Veliza
Veliza is a (very) experimental tool for having a (limited) natural language exchange (in English) based on your corpus. It is inspired and enabled in large part by the famous Eliza program written by Joseph Weizenbaum in the 1960s.
Use it with a Jane Austen corpus or with your own corpus.
Overview
You can type in your own sentence and hit enter (or click the send button). This should generate a generic reply from Veliza that isn't influenced by your texts (that's the current behaviour, though we're considering ways of maybe having your texts influence the replies from Veliza). Keep in mind that the original Eliza was designed as a (parody of a) Rogerian psychotherapist, so the more you write content that sounds like it could be expressed to a psychologist, the more satisfying your results are likely to seem.
You can click on the from text button to get Voyant to fetch a random sentence from your text as input, to which Veliza will generate a reply. You can hover over the fetched sentence to see from which text the sentence is extracted.
Please note that Veliza is stubbornly monolingual, input sentences (including those from your texts) are expected to be in English (other languages may some day be supported).
Editing the Script
You can view and edit the script that Veliza uses by clicking on the collapsed panel along the right side of the tool. The editor is resizable if you want to make it bigger relative to the chat window, just slide the divider between the two.
There's a more detailed explanation of the syntax available, but here are the most relevant parts:
pre: [source] [target] before analysis, substitute the single word in [source] with the word or words in [target]
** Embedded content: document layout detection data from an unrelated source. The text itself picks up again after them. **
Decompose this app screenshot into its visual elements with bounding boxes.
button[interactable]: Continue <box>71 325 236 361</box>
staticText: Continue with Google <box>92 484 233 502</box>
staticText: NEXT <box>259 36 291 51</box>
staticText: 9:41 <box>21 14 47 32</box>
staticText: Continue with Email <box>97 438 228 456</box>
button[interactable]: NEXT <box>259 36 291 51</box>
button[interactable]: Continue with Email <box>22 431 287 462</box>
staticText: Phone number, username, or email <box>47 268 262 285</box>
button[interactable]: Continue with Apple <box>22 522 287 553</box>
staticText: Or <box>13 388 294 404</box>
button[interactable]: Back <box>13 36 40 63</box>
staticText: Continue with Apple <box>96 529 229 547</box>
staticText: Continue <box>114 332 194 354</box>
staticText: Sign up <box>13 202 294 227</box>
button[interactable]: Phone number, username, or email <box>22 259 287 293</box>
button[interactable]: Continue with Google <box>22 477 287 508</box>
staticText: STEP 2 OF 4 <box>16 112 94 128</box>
post: [source] [target] after analysis, substitute the single word in [source] with the word or words in [target]
synon: [word] [word] … during decomposition, treat any of the words as being the same as the first (when the first is written as @word)
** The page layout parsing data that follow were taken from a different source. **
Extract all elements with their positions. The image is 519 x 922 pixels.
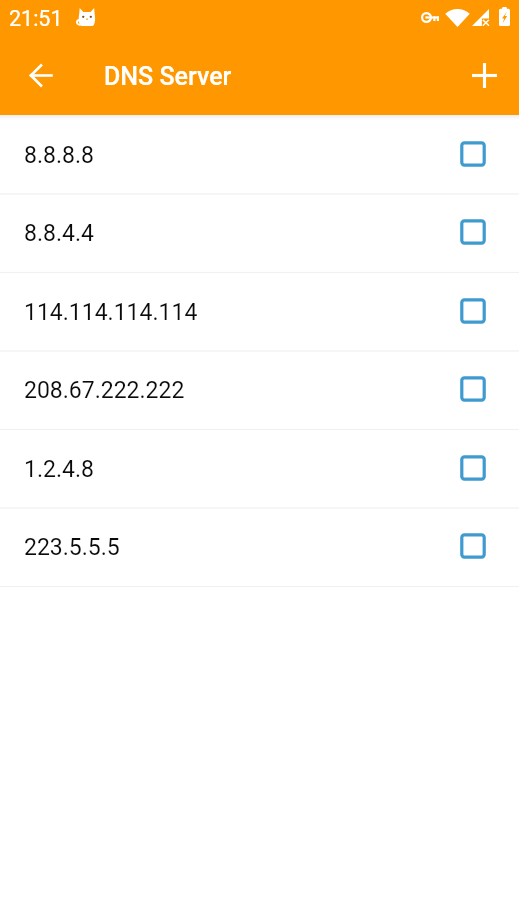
staticText: 8.8.8.8 — [24, 142, 94, 169]
button[interactable]: Back — [17, 51, 65, 99]
staticText: 1.2.4.8 — [24, 456, 94, 483]
button[interactable]: 8.8.8.8 — [0, 116, 519, 194]
button[interactable]: Select 114.114.114.114 — [460, 298, 486, 324]
staticText: 8.8.4.4 — [24, 220, 94, 247]
staticText: 21:51 — [9, 6, 63, 31]
button[interactable]: 8.8.4.4 — [0, 194, 519, 272]
staticText: 208.67.222.222 — [24, 377, 185, 404]
button[interactable]: Select 1.2.4.8 — [460, 455, 486, 481]
button[interactable]: 208.67.222.222 — [0, 351, 519, 429]
button[interactable]: Select 8.8.4.4 — [460, 219, 486, 245]
button[interactable]: Select 208.67.222.222 — [460, 376, 486, 402]
staticText: 114.114.114.114 — [24, 299, 198, 326]
button[interactable]: Select 223.5.5.5 — [460, 533, 486, 559]
button[interactable]: Add — [460, 51, 508, 99]
button[interactable]: 1.2.4.8 — [0, 430, 519, 508]
button[interactable]: 223.5.5.5 — [0, 508, 519, 586]
staticText: 223.5.5.5 — [24, 534, 120, 561]
staticText: DNS Server — [104, 62, 232, 91]
button[interactable]: Select 8.8.8.8 — [460, 141, 486, 167]
button[interactable]: 114.114.114.114 — [0, 273, 519, 351]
key: [word] [weight] define a keyword to be matched during decomposition with an optional weight to define precedence of the keyword
decomp: [pattern] a pattern for matching that can include captured asterisks and synonyms as well as other words, which are then used for reassembly:
reasmb: [pattern] a pattern for reassembly when you can reference matched wildcards and synonyms with parenthetical numbers
For example here's a rule that says match a sentence with the word "dreamed" and if the phrase has "I dreamed" then reply "Really, " followed by what's captured after I dreamed, in other words the second (2) asterisk.
key: dreamed 4
decomp: * i dreamed *
reasmb: Really, (2) ?
More information
The original Eliza program was written by Joseph Weizenbaum and described in an article entitled "ELIZA—a computer program for the study of natural language communication between man and machine" (Communications of the ACM, 1966). It's important to emphasize that Weizenbaum intended to demonstrate the superficiality of automated communication even though many people were amazed by exchanges with Eliza and found it to be a promising early example of artificial intelligence (some five decades before Siri and its ilk).
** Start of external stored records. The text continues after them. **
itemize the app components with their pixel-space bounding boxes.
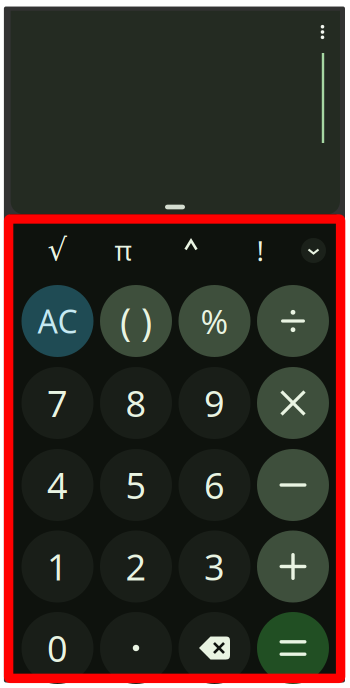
staticText: 2 bbox=[126, 543, 146, 590]
button[interactable]: 4 bbox=[22, 449, 94, 521]
staticText: √ bbox=[48, 233, 68, 267]
staticText: 8 bbox=[126, 379, 146, 427]
staticText: % bbox=[200, 299, 228, 343]
button[interactable]: 1 bbox=[22, 530, 94, 602]
button[interactable]: ( ) bbox=[100, 285, 172, 357]
staticText: 5 bbox=[126, 461, 146, 509]
button[interactable] bbox=[257, 530, 329, 602]
staticText: ( ) bbox=[120, 296, 152, 346]
button[interactable] bbox=[257, 449, 329, 521]
button[interactable]: AC bbox=[22, 285, 94, 357]
staticText: 3 bbox=[204, 543, 225, 590]
staticText: 7 bbox=[47, 379, 68, 427]
button[interactable] bbox=[257, 612, 329, 684]
staticText: ! bbox=[256, 232, 264, 269]
button[interactable]: π bbox=[100, 228, 146, 274]
button[interactable]: 7 bbox=[22, 367, 94, 439]
button[interactable]: 3 bbox=[178, 530, 250, 602]
button[interactable] bbox=[178, 612, 250, 684]
button[interactable]: 0 bbox=[22, 612, 94, 684]
staticText: 4 bbox=[47, 461, 68, 509]
staticText: π bbox=[114, 233, 132, 268]
button[interactable] bbox=[257, 367, 329, 439]
button[interactable]: 8 bbox=[100, 367, 172, 439]
button[interactable]: 5 bbox=[100, 449, 172, 521]
button[interactable] bbox=[257, 285, 329, 357]
button[interactable]: More functions bbox=[296, 234, 330, 268]
staticText: 0 bbox=[47, 624, 68, 672]
button[interactable]: 6 bbox=[178, 449, 250, 521]
button[interactable]: More options bbox=[308, 17, 338, 47]
staticText: 9 bbox=[204, 379, 225, 427]
button[interactable]: Power bbox=[169, 223, 213, 267]
staticText: 6 bbox=[204, 461, 225, 509]
button[interactable]: % bbox=[178, 285, 250, 357]
button[interactable]: 2 bbox=[100, 530, 172, 602]
staticText: AC bbox=[38, 300, 78, 342]
button[interactable]: √ bbox=[34, 227, 80, 273]
button[interactable] bbox=[100, 612, 172, 684]
button[interactable]: ! bbox=[238, 228, 284, 274]
staticText: 1 bbox=[47, 543, 68, 590]
button[interactable]: 9 bbox=[178, 367, 250, 439]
Weizenbaum's description of Eliza has been implemented countless times in different languages. The version used here, by Veliza, is a lightly adapted variant of Chad Hayden's Java version which he characterizes as "a complete and faithful implementation of the program described by Weizenbaum". We chose to base Veliza on Hayden's version mostly because of the ease of finding and integrating it to Voyant. The iMessage-like styling of the discussion is adapted from code by adobewordpress.
Sentences generated by the user are processed directly by Veliza. When the user hits "check text" the following process happens:
- one of the documents from the corpus is randomly selected
- if that document hasn't yet been parsed for sentences, it's parsed
- all whitespace (spaces, tabs, new lines, etc.) are converted to a single space
- any letter leading to any end of sentence punctuation mark (.?!) followed by a space or end of document is identified
- If the sequence seems to have at leased two words it's added to a list of sentences
- a random sentence is selected from the document and a response from Veliza is generated
- if the reply seems to be very generic (i.e. from a finite list of sentences that indicate that Veliza was not able to find any useful keywords) the previous step is repeated until about one second has elapsed (at which point the genetic reply is kept)
Veliza was born from a conversation Stéfan and Geoffrey (we) were having (as part of a larger book project) on significant moments, algorithms and people in the history of digital humanities (and computing in general). In particular we were talking about early examples of text generation and what's sometimes called robotic poetics (see Winder 2004). We were musing about what it might be like to converse naturally (in English) with your texts, or even having your texts converse with something like Eliza. After a few hours work we had a working prototype (thanks in large part to an existing open-source version of Eliza and the flexible and extensible architecture of Voyant).
Veliza is a playful tool and an ongoing experiment.